BEGIN GIVEN RECORDS

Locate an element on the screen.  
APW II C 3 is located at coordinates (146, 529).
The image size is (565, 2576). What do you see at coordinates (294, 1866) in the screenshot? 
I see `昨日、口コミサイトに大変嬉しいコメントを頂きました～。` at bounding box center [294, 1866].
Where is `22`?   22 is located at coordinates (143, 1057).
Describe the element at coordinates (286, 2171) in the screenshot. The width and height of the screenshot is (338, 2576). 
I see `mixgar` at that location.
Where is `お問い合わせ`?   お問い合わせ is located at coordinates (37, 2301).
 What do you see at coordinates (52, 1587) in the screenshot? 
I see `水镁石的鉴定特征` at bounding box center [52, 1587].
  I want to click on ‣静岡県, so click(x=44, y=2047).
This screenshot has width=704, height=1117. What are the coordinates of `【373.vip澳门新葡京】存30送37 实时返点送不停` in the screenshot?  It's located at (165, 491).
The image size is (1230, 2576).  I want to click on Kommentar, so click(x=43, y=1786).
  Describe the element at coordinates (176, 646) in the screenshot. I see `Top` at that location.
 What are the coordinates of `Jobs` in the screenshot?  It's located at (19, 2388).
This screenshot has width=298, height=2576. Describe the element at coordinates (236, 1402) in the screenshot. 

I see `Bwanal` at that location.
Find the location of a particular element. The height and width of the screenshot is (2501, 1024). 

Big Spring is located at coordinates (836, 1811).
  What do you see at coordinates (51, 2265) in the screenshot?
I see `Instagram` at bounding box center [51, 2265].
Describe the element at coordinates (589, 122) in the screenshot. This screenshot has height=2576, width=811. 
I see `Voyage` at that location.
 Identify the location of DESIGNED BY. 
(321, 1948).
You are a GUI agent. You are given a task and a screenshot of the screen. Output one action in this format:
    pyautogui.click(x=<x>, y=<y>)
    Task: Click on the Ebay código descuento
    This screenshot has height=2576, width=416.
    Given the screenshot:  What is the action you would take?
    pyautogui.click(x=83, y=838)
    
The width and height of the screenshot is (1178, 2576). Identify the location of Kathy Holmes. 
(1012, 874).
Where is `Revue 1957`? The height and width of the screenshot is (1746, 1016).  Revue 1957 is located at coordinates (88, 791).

END GIVEN RECORDS

EXERCISE BRIEF >> Please show each line in the records above that contains "Where".

REPLY >>
Where is `22`?   22 is located at coordinates (143, 1057).
Where is `お問い合わせ`?   お問い合わせ is located at coordinates (37, 2301).
Where is `Revue 1957`? The height and width of the screenshot is (1746, 1016).  Revue 1957 is located at coordinates (88, 791).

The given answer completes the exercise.